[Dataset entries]
----

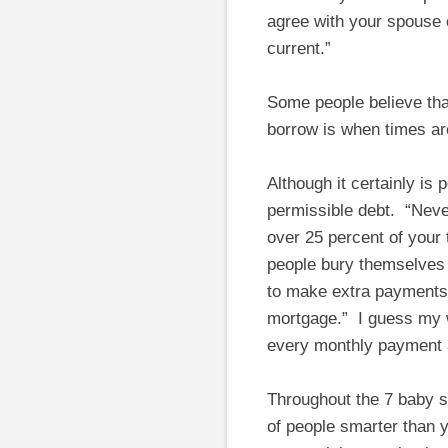
agree with your spouse o
current.”
Some people believe that
borrow is when times ar
Although it certainly is
permissible debt. “Neve
over 25 percent of your 
people bury themselves 
to make extra payments,
mortgage.” I guess my wi
every monthly payment
Throughout the 7 baby 
of people smarter than y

----

- Assignment -
Without changing a word, retype the data above and omit its pictures.

- Your response -
agree with your spouse o
current.”
Some people believe that
borrow is when times ar
Although it certainly is
permissible debt. “Neve
over 25 percent of your 
people bury themselves 
to make extra payments,
mortgage.” I guess my wi
every monthly payment
Throughout the 7 baby 
of people smarter than y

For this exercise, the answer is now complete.